## PROBLEM DESCRIPTION
Count the lines below holding "permet" and answer with that number only.

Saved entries
:::

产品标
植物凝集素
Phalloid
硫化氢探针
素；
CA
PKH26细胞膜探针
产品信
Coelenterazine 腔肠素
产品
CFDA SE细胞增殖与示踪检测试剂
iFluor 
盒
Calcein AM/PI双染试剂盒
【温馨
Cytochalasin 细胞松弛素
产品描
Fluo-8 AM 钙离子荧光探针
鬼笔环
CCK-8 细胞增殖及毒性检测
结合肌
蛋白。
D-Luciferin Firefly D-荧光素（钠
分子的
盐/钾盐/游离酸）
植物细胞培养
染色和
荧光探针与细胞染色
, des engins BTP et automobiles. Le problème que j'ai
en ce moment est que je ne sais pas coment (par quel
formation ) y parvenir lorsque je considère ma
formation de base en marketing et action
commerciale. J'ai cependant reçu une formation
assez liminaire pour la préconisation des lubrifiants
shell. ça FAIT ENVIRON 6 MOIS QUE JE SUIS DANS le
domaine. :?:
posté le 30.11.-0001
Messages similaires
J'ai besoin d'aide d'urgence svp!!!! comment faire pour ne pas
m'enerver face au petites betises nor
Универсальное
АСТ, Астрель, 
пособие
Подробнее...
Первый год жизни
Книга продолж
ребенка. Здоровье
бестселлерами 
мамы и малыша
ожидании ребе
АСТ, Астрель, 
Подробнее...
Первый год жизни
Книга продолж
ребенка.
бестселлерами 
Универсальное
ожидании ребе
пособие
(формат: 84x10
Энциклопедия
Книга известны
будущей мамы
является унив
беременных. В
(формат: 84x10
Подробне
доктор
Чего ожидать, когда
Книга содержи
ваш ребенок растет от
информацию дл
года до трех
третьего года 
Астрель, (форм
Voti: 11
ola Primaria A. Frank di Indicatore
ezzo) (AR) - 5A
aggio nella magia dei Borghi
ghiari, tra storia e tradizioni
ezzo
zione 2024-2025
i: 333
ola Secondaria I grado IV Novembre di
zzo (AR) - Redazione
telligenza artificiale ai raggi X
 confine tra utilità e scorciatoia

:::

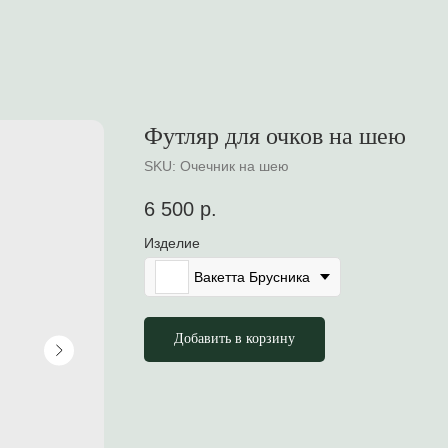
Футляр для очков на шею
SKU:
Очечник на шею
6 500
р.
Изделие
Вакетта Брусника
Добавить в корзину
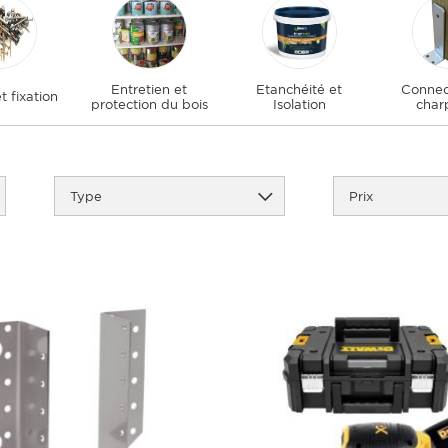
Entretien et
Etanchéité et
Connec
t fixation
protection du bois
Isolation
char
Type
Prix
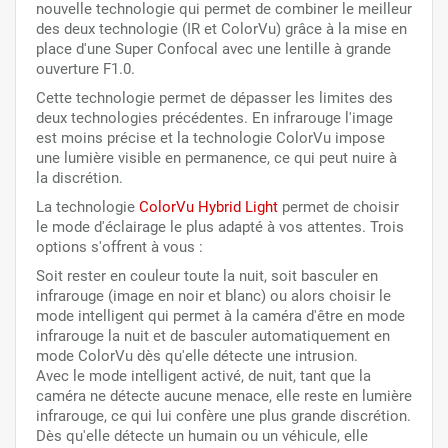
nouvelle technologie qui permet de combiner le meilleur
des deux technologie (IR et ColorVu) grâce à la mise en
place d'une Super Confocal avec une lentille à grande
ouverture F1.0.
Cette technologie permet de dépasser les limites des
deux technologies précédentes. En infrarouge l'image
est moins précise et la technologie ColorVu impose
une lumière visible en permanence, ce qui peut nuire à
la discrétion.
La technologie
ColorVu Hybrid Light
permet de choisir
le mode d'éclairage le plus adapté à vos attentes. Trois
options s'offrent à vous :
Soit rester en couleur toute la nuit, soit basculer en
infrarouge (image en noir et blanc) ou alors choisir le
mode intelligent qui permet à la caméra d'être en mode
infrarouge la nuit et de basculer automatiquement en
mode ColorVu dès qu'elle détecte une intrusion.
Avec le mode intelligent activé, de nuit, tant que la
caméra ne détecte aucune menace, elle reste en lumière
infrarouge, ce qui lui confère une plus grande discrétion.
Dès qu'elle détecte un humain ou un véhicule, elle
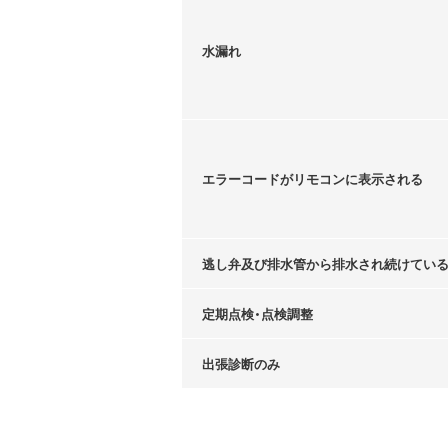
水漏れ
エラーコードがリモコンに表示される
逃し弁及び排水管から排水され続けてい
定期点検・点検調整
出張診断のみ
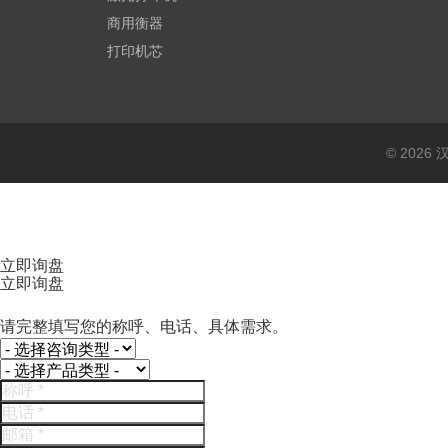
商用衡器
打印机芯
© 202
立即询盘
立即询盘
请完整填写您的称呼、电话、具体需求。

:::

## YOUR SOLUTION
4